Вот так нечаянно получилось у нас с братством и моим старшинством. Позже, когда мы попали в Подмосковный детдом, я придумал нам фамилию – Корневы, а Генка отчество – Богдановичи. Имена у нас остались свои, настоящие…
Уже несколько лет – с самой демобилизации из армии – мы с Генкой мечтаем пойти в отпуск одновременно, чтобы съездить в Одессу. Наверно, мы поедем поездом, и обязательно в мягком вагоне. У нас будут одинаковые чемоданы – венгерские, желтые, на сквозной «молнии», – и всю дорогу мы будем мало разговаривать, кто бы ни сидел в купе, и понемножку – отхлебнул и поставил, отхлебнул и поставил – пить шампанское. Двух бутылок нам вполне хватит. Вполне! Мы сойдем на Свердлово, наймем там такси, а лучше частную машину, чтоб без клеток, и на большой скорости въедем в город и остановимся у своего детдома. Он, конечно, покрашен сейчас в теплый розовый колер. Мы долго будем вылезать из машины, чтобы успокоиться, и никто из нас не взглянет на окно кабинета «скважины». Она, наверно, мало в чем изменилась, разве что перестала носить китель и сапоги. Конечно же, она будет смотреть в окно и гадать, кто это, нездешний, подъехал и зачем? Не знаю, как насчет Генки, а меня ей легко будет принять… мало ли за кого! Мы пойдем к дверям своего детдома, не глядя на окна, медленно и тесно, неся чемоданы в левых руках, и о нас тогда можно всякое подумать. Дверь открою я, и в это время она своей солдатской походкой выйдет в коридор.
– Евдокия Гавриловна? – вполне вежливо скажу я. – Здравствуйте! Рады вас видеть и приветствовать!
Я буду знать, почему у меня задрожит подбородок и сердце подскочит к горлу, – тут подступит все разом: и заклеклый с годами страх перед этой женщиной, и ненависть за него к себе, и совсем невольная и неподдельная радость встречи со своим детством. У Евдокии Гавриловны мгновенно пройдет напряженно-ищейское выражение лица (мы никакие не проверяющие), и она снисходительно, хотя и не догадываясь, кто мы, скажет протяжно и в нос:
– Здрасьте-здрасьте, молодые люди. Что-то я запамятовала. Вы по какому вопросу ко мне?

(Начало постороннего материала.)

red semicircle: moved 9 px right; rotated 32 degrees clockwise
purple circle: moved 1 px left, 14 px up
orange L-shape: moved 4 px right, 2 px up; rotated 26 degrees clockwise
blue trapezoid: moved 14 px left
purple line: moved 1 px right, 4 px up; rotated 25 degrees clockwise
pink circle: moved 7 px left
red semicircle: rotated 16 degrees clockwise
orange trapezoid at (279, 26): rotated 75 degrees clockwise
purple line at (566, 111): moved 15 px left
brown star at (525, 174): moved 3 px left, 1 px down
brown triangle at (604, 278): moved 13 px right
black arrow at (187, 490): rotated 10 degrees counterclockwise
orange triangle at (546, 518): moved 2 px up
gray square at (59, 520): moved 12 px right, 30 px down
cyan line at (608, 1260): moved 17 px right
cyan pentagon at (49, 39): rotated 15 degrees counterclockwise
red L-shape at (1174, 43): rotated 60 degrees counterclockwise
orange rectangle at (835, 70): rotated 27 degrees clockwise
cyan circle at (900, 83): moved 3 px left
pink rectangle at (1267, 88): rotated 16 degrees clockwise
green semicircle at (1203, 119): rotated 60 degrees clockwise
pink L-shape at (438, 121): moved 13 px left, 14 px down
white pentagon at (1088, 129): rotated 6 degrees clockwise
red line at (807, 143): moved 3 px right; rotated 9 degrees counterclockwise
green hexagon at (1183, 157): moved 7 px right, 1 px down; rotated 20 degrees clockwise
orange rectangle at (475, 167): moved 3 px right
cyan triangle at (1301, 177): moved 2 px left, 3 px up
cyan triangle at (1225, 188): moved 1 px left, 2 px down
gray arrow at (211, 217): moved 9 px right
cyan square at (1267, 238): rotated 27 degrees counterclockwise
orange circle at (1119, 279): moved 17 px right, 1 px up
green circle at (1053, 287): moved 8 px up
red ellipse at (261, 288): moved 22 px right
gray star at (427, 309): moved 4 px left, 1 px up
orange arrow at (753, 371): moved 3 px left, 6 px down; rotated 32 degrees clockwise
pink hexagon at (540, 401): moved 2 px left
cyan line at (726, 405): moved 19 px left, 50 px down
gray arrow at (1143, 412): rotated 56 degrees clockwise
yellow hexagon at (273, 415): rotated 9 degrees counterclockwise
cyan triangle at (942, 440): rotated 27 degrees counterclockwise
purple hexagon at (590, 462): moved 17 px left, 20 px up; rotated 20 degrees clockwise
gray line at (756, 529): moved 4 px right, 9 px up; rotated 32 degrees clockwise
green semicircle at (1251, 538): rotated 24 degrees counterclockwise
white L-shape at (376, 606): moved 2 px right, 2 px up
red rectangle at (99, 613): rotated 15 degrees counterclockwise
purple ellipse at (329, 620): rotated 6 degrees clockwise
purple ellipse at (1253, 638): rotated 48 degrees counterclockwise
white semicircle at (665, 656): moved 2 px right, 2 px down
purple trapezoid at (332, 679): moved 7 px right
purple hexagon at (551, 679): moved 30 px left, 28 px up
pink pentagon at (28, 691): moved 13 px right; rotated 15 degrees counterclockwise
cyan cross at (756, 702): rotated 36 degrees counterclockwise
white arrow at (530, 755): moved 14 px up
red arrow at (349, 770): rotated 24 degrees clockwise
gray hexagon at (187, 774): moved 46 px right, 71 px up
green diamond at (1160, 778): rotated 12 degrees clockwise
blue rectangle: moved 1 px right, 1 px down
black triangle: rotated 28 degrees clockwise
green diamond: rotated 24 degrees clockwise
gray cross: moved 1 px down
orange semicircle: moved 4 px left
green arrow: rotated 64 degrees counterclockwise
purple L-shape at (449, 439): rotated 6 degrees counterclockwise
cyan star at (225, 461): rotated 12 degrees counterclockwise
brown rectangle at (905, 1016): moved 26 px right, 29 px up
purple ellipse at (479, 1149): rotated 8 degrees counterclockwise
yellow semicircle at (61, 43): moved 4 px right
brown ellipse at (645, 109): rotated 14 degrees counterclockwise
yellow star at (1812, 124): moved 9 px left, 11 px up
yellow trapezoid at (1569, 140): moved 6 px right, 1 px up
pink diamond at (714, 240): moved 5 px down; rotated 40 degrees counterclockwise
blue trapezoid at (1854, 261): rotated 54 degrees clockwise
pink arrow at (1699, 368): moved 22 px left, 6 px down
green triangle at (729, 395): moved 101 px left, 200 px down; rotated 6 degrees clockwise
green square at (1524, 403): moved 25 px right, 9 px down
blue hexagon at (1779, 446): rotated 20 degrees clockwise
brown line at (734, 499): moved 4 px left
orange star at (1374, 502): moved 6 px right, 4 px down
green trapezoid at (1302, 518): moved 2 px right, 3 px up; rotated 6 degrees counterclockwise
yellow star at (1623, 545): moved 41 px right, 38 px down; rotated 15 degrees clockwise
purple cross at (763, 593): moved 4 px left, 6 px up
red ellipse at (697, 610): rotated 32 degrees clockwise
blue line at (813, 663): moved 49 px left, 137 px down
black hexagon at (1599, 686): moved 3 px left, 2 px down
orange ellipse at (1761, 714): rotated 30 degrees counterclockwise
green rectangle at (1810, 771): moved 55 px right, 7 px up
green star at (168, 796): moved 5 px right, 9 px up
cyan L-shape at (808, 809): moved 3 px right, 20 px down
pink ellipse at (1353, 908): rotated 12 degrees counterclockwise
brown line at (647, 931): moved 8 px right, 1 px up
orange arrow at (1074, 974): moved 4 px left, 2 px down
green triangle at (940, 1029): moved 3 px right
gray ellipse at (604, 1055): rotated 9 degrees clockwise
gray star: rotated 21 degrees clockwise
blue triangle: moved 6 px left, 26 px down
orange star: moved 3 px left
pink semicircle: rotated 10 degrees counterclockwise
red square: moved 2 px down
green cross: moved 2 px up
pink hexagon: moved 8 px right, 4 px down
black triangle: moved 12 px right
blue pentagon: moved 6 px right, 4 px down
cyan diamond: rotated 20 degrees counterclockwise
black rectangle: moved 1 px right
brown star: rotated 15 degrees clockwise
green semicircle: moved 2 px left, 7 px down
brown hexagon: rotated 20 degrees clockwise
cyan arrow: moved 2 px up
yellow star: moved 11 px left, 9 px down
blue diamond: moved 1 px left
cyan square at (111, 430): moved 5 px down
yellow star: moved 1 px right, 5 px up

– Просто проведать. Это Геннадий Богданович, – скажу я о Генке и сделаю почтительный жест свободной рукой в его сторону. – Помните? В сорок шестом его еще укусила в карцере крыса. Позже, под утро, я убил ее миской. Крыса была без хвоста и воняла паленой шерстью.
– Ничего не понимаю! Какая такая крыса? Вы по какому вопросу пришли сюда?
Евдокия Гавриловна, конечно, узнает нас, и поэтому в ее голосе будут притворная оскорбленность и своя прежняя грубая властность. Я по возможности спокойно скажу ей, что это бред, будто прошедшее – страх перед злым, тупым и ничтожным человеком – не допустит нас с Генкой к личной доброте и вере людям вообще. Для этого нам достаточно сейчас видеть ее, Евдокию Гавриловну Верхушину! Она, конечно, ничего не поймет, и тогда Генка, уже двинувшись к выходу со своим модным чемоданом в левой руке, учтиво и нарочно ни к селу ни к городу спросит, например, такое: известно ли мадам Верхушиной изречение ла Брёттеля о том, что стыд перед пролетариатом в конце концов загоняет буржуя на звезды?…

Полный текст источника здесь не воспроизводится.